L’esprit de Lewis est un diptyque, qui débute acte ce premier acte, écrit par Bertrand Santini et dessiné par Lionel Richerand, qui offre une bande dessinée psychologique, fantastique, mystérieuse et surnaturelle. Un bel ouvrage paru, dans la collection Métamorphose des éditions Soleil, en octobre 2017.

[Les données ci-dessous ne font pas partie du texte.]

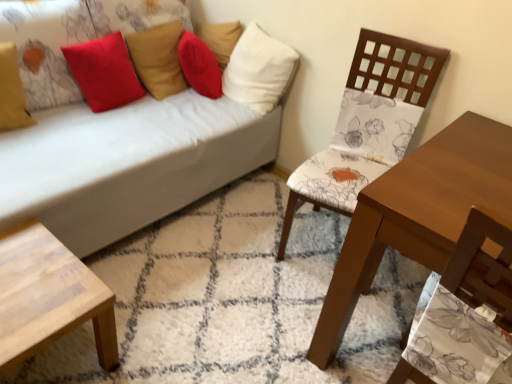 Locate an element on the screen. The image size is (512, 384). free space above light wood/texture coffee table at lower left (from a real-world perspective) is located at coordinates (31, 278). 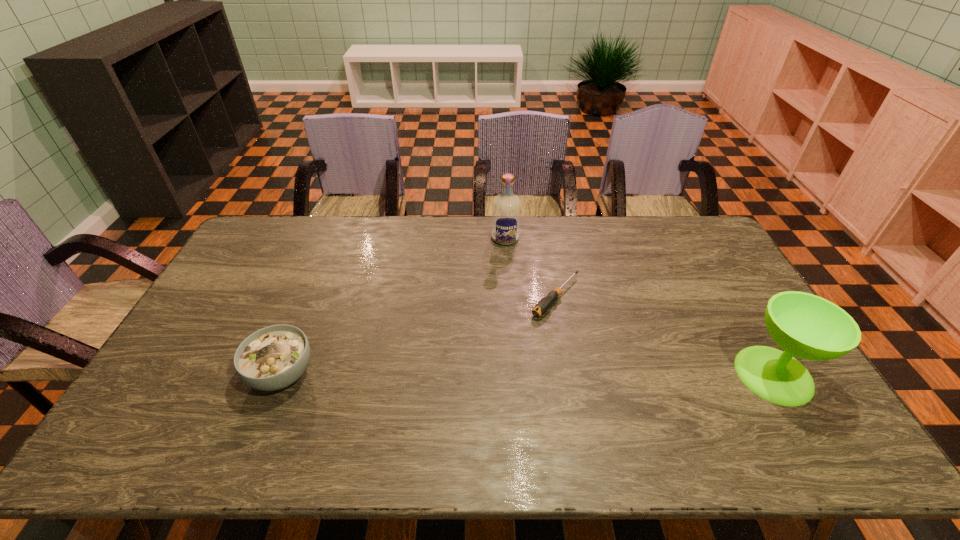 Locate an element on the screen. The height and width of the screenshot is (540, 960). free space between the third object from right to left and the rightmost object is located at coordinates (639, 306).

This screenshot has width=960, height=540. I want to click on unoccupied position between the second tallest object and the second farthest object, so click(664, 336).

Find the location of a particular element. The height and width of the screenshot is (540, 960). vacant space that's between the rightmost object and the tallest object is located at coordinates (639, 306).

The width and height of the screenshot is (960, 540). Identify the location of free space between the second object from right to left and the soup bowl. (419, 335).

At what (x,y) coordinates should I click in order to perform the action: click on free space between the vodka and the third object from left to right. Please return your answer as a coordinate pair (x, y). Looking at the image, I should click on (531, 267).

Identify the location of empty space between the leftmost object and the rightmost object. (528, 374).

I want to click on empty space between the leftmost object and the vodka, so click(394, 306).

Select which object appears as the third closest to the leftmost object. Please provide its 2D coordinates. Your answer should be formatted as a tuple, i.e. [(x, y)], where the tuple contains the x and y coordinates of a point satisfying the conditions above.

[(804, 325)]

Identify which object is located as the second nearest to the rightmost object. Please provide its 2D coordinates. Your answer should be formatted as a tuple, i.e. [(x, y)], where the tuple contains the x and y coordinates of a point satisfying the conditions above.

[(506, 208)]

Find the location of a particular element. Image resolution: width=960 pixels, height=540 pixels. vacant space that satisfies the following two spatial constraints: 1. on the front side of the tallest object; 2. on the left side of the shortest object is located at coordinates (510, 297). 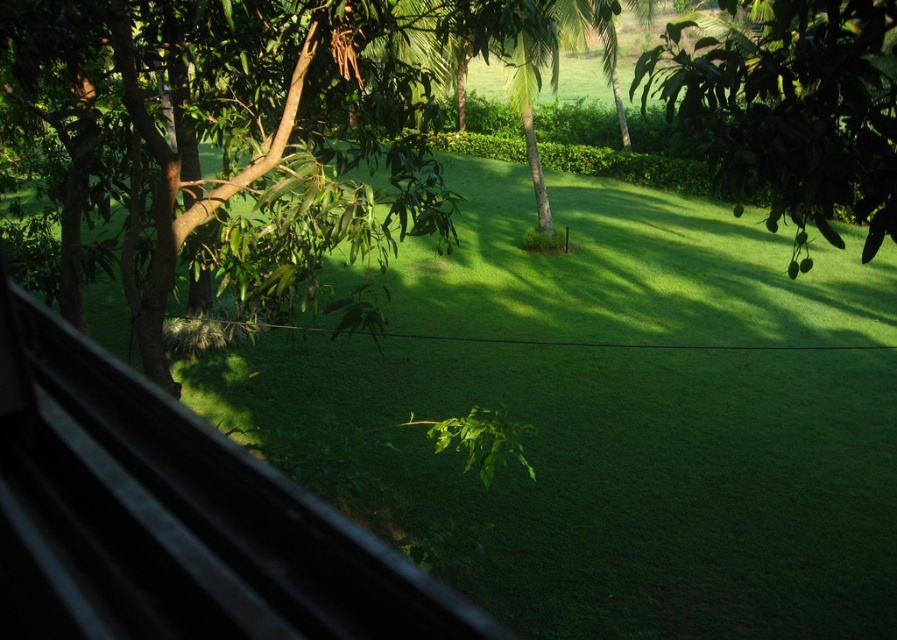 Which is below, green leafy tree at upper left or green leafy tree at upper right?

green leafy tree at upper left

What do you see at coordinates (251, 125) in the screenshot?
I see `green leafy tree at upper left` at bounding box center [251, 125].

Locate an element on the screen. Image resolution: width=897 pixels, height=640 pixels. green leafy tree at upper left is located at coordinates (251, 125). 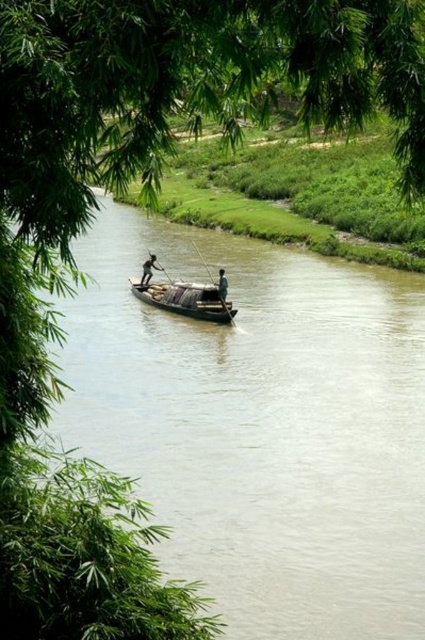 Is brown wooden canoe at center above light brown wooden pole at center?

Actually, brown wooden canoe at center is below light brown wooden pole at center.

Does brown wooden canoe at center lie in front of light brown wooden pole at center?

Yes.

Between point (170, 285) and point (221, 272), which one is positioned in front?

Point (221, 272) is more forward.

The height and width of the screenshot is (640, 425). Identify the location of brown wooden canoe at center. (186, 300).

Does brown wooden boat at center appear on the left side of brown wooden canoe at center?

In fact, brown wooden boat at center is to the right of brown wooden canoe at center.

Based on the photo, can you confirm if brown wooden boat at center is shorter than brown wooden canoe at center?

No, brown wooden boat at center is not shorter than brown wooden canoe at center.

Measure the distance between brown wooden boat at center and camera.

brown wooden boat at center and camera are 21.92 meters apart from each other.

This screenshot has height=640, width=425. Identify the location of brown wooden boat at center. (260, 426).

Does dark brown wooden boat at center appear on the left side of light brown wooden pole at center?

Yes, dark brown wooden boat at center is to the left of light brown wooden pole at center.

Can you confirm if dark brown wooden boat at center is positioned above light brown wooden pole at center?

Yes.

Between point (155, 259) and point (223, 296), which one is positioned behind?

The point (155, 259) is more distant.

Where is `dark brown wooden boat at center`? The image size is (425, 640). dark brown wooden boat at center is located at coordinates coord(149,268). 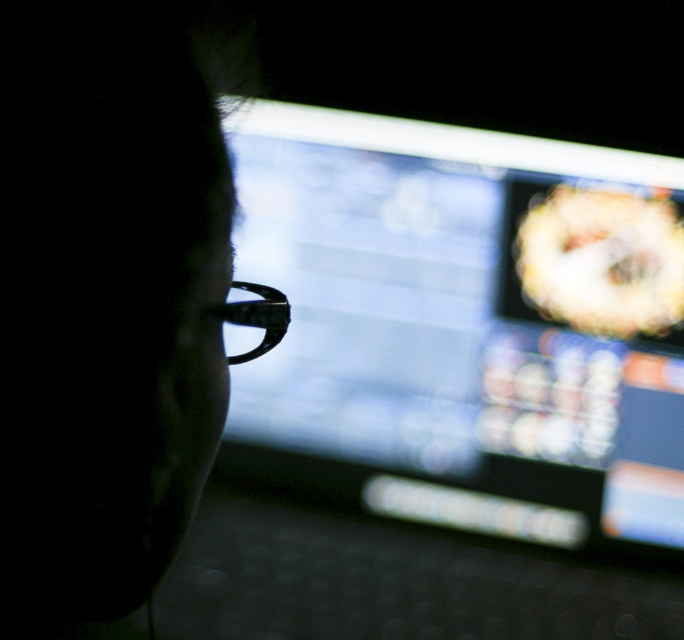 Question: Which of the following is the farthest from the observer?

Choices:
 (A) (184, 163)
 (B) (438, 362)
 (C) (276, 332)

Answer: (B)

Question: Does matte black monitor at center lie behind black matte glasses at left?

Choices:
 (A) no
 (B) yes

Answer: (B)

Question: Is matte black monitor at center to the left of black plastic glasses at center from the viewer's perspective?

Choices:
 (A) yes
 (B) no

Answer: (B)

Question: Which of these objects is positioned closest to the black matte glasses at left?

Choices:
 (A) black plastic glasses at center
 (B) matte black monitor at center

Answer: (A)

Question: Which point is closer to the camera?

Choices:
 (A) (202, 268)
 (B) (358, 390)
 (C) (239, 360)

Answer: (A)

Question: Considering the relative positions of matte black monitor at center and black matte glasses at left in the image provided, where is matte black monitor at center located with respect to black matte glasses at left?

Choices:
 (A) left
 (B) right

Answer: (B)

Dans la nuit du 30 novembre 1898, une femme est morte. A son chevet, son fils la pleure. Elle est bientôt enterrée, dans le cimetière derrière le jeune Lewis, la famille, les amis sont présents. Le jeune homme doit faire ses adieux… Chez le notaire, Lewis et ses trois grandes sœurs écoutent les dernières volontés de leur mère. Suite au divorce, la défunte était seule détentrice des biens patrimoniaux issus de la famille. Le père est donc en aucun cas concerné par cette succession. C’est Lewis qui est seul bénéficiaire de l’héritage, sa mère souhaitait lui léguer les quatre demeures familiales. Il restait à sa charge d’assurer la subsistance de ses trois sœurs jusqu’au mariage de chacune d’entre elles. Pleurant sur une photo de lui, enfant et sa mère, le jeune homme ne souhaite qu’une demeure, et donne les trois autres demeures à ses sœurs. Tout le monde est stupéfait, mais Lewis est déterminé, et signe un papier pour valider son acte. Il veut partir au plus vite à Childwickbury, pour y retrouver le souvenir de sa mère…

Ce premier acte de L’esprit de Lewis est un bel ouvrage, une bande dessinée mélancolique et douce, pleine d’espoir et de volonté, qui offre une rencontre fantastique et passionnante entre un vivant et une morte, qui vont apprendre à se connaître, à s’aider…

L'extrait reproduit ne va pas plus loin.